Lisez notre article sur cette expo

La musique est bien sûr présente dans les différentes salles – ici une vidéo de James White and the Blacks, là Rammellzee et Toxic ou Debbie Harry de la formation Blondie –, mais pour une expo centrée sur la musique, elle est relativement discrète. Un choix volontaire, nous dit Dieter Buchhart, qui ne souhaitait pas que la musique vampirise l’expo non plus.

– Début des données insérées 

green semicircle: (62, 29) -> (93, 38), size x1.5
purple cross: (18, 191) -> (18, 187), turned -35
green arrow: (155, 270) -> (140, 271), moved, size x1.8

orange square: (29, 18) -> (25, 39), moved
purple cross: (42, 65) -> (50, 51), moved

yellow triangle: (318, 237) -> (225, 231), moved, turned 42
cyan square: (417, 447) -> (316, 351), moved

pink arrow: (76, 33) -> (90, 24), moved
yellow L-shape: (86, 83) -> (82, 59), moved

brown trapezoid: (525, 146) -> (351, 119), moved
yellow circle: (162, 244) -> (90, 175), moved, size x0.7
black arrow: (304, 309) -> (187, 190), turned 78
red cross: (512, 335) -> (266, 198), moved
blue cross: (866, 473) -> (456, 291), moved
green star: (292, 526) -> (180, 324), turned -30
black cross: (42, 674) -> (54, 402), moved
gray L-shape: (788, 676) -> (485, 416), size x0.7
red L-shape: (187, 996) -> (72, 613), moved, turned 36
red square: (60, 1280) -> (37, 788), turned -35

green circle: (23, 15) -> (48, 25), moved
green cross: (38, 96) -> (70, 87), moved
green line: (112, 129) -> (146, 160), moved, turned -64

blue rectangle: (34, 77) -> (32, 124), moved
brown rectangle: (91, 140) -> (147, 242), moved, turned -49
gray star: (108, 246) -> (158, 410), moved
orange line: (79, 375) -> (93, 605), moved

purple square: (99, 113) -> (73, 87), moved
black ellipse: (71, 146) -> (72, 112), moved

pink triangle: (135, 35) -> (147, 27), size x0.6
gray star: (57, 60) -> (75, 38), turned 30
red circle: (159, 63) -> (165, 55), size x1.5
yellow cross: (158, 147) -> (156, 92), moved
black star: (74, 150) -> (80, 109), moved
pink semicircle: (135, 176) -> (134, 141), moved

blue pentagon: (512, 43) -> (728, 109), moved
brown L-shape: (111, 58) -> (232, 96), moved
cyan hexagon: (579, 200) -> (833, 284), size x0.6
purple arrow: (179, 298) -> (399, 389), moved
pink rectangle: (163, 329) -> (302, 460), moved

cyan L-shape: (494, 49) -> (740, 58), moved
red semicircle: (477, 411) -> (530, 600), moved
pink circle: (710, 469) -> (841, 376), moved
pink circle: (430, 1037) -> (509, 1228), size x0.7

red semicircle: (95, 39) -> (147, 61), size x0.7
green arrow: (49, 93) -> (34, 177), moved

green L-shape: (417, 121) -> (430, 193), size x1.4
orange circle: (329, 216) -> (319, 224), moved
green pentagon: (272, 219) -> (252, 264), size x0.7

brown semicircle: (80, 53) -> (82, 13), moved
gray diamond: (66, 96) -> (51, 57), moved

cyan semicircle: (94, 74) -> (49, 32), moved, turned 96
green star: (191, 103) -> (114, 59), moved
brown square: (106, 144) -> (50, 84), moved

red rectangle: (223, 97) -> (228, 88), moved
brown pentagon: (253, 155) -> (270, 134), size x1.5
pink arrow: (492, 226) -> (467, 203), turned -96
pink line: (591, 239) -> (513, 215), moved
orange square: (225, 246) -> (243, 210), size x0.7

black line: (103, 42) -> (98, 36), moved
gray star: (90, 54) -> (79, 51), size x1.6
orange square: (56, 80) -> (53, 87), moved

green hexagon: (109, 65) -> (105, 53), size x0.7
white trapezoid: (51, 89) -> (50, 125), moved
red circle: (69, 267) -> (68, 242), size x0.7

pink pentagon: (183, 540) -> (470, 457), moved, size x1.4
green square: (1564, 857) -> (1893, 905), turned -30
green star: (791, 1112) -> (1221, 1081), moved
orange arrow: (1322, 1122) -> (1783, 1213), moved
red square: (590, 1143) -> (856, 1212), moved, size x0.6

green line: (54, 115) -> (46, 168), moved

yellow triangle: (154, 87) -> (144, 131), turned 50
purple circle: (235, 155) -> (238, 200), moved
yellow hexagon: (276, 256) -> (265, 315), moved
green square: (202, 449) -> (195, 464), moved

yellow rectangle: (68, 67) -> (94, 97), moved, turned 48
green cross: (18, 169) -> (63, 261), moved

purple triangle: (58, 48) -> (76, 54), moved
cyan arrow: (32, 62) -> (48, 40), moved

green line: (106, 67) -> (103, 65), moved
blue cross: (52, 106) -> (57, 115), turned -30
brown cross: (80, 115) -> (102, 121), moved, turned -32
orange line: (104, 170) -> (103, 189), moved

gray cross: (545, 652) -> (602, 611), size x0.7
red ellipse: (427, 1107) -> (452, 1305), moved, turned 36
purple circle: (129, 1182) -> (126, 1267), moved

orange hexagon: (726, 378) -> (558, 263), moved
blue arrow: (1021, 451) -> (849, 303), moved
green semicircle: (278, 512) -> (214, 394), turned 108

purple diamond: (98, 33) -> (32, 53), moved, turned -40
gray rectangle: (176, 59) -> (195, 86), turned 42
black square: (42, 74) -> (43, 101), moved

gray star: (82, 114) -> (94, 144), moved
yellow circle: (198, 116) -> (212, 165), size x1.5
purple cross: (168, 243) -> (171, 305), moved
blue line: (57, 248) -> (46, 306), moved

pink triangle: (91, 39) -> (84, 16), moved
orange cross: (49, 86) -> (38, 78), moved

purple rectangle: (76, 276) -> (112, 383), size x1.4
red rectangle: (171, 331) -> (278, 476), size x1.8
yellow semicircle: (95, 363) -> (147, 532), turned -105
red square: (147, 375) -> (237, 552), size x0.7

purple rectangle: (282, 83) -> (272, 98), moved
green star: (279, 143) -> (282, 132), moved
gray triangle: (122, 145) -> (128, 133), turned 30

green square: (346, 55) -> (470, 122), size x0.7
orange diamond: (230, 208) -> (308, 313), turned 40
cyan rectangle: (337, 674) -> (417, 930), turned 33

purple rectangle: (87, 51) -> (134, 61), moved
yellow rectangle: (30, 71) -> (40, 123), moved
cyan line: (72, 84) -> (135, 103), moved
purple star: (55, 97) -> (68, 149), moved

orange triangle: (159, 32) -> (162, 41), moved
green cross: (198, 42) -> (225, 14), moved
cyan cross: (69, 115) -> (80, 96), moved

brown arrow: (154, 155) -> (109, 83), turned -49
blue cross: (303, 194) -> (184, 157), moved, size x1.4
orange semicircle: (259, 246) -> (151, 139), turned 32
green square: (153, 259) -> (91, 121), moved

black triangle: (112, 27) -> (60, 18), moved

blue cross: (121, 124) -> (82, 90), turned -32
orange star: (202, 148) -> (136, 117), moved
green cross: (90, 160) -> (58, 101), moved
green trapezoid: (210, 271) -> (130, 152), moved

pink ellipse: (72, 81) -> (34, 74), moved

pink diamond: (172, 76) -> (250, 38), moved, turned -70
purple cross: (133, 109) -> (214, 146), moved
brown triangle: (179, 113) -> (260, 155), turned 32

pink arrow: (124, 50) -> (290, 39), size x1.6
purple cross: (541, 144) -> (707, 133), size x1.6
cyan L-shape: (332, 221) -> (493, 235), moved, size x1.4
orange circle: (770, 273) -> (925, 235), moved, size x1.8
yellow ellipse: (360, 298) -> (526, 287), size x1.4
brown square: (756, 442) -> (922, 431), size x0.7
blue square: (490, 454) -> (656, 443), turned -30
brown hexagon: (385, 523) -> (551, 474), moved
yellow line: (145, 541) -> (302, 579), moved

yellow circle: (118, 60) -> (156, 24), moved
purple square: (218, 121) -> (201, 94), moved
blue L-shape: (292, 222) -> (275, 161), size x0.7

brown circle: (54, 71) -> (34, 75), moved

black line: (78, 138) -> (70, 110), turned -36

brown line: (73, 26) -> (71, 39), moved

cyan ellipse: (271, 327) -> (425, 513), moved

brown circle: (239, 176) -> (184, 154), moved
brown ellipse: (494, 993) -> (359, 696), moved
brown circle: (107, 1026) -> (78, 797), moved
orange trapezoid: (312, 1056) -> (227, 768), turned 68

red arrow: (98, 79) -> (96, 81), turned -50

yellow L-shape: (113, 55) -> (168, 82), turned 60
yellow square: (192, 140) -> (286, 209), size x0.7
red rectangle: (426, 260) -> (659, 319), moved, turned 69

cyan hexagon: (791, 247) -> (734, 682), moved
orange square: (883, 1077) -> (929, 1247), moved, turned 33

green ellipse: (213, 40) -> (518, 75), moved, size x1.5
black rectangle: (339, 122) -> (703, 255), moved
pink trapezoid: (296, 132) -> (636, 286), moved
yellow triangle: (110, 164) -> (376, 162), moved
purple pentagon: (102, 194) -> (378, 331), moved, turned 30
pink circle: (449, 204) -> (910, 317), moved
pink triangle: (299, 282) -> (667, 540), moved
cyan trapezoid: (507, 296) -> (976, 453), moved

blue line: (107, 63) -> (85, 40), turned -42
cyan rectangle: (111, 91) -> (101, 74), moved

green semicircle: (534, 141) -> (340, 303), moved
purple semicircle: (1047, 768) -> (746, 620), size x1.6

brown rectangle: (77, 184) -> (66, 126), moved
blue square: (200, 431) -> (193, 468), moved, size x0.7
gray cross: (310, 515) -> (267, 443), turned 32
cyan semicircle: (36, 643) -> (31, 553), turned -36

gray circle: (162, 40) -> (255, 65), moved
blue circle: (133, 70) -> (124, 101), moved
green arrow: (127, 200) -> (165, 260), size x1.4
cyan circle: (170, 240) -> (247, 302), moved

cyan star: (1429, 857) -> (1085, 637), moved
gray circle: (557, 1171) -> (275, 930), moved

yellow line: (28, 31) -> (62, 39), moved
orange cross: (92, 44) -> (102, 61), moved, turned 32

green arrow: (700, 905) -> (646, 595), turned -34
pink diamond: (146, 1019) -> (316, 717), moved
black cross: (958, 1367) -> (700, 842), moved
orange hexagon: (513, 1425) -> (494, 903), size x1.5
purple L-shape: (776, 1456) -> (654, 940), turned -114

« C’était important pour nous de permettre au visiteur de focaliser sur les travaux. Si la musique est trop présente, elle empêche notre cerveau d’apprécier l’aspect visuel, qui est difficile à interpréter, donc il a fallu trouver un équilibre. » Une application de réalité augmentée peut être téléchargée et permet au visiteur d’avoir accès à du contenu multimédia, des photographies et de la musique additionnelle.

Après son séjour montréalais, l’expo À plein volume : Basquiat et la musique sera présentée au Musée de la musique – Philharmonie de Paris.

À plein volume : Basquiat et la musique. Au Musée des beaux-arts de Montréal du 15 octobre 2022 au 19 février 2023.

Consultez le site du musée

Jean-Michel Basquiat : King Pleasure. Au Starrett-Lehigh Building, Chelsea, New York, jusqu’en janvier 2023.